Researchers at Australia’s Monash University have taken a giant leap towards creating a new lithium-sulfur battery by redesigning the technology to promote fast lithium transfer and improved lifetime performance.
Previously, the electrodes in lithium-sulfur batteries deteriorated rapidly and the batteries broke down, but the team has developed a nanoporous interlayer they hope solves that problem.
The interlayer uses porous aromatic frameworks (PAFs) with uniform 13 Å pores, and appropriate sulfonation levels (SPAF) within these pores that can deliver lithium ion transport rates, concomitant with the repulsion of unwanted polysulfide moieties.
This combination of properties leads to above 1000 mA h g−1 after 500 cycles at practical charge rates, say the researchers.
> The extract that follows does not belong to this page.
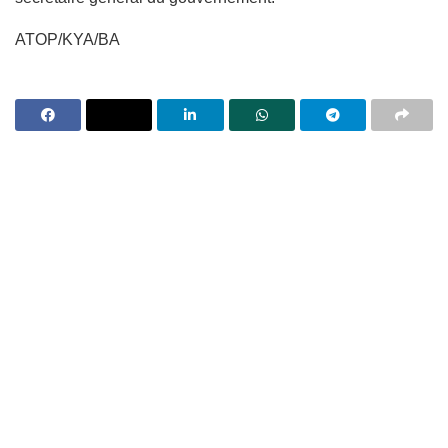
ATOP/KYA/BA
The battery design is also supported by high coulombic efficiency (av. >99.5%) and sulfur utilisation (∼96%) as well as excellent lithium anode protection.
More stable and longer lasting batteries
The research was published in the Journal of Materials Chemistry by the Royal Society of Chemistry.
The team was led by professor Hill, Dr Mahdokht Shaibani, professor Mainak Majumder and PhD candidate Ehsan GhasemiEstahbanati from the Faculty of Engineering.
Hill, deputy head of the department of Chemical and Biological Engineering at Monash University, said: “A lot of our research has been about making the battery more stable and lasting longer, so this particular discovery is really exciting.
“The interlayer stops polysulfides, a chemical that forms inside this type of battery, from moving across the battery; polysulfides interfere with the anode and shorten the battery life.
“It means the battery can be charged and discharged hundreds of times without failing.”
Lithium-ion batteries rely on metals such as cobalt, nickel and manganese, which have finite reserves and are often mined in countries known for poor mining practices and reliance on child labour.
By contrast, sulfur is in abundant supply in Australia and almost considered a waste or by-product.
Hill said a good supply of minerals combined with reducing the footprint from mining to manufacturing meant this battery was far more environmentally sound and ultimately cheaper to produce.
He said: “It’s ground-breaking technology, because in a regular lithium battery there’s about half a dozen components that make up the battery.
“Most people research those, but hardly anyone has looked at changing the interlayer or separator in the middle. They tend to be fairly standardised, and until now we’ve assumed it didn’t matter too much if you changed them.”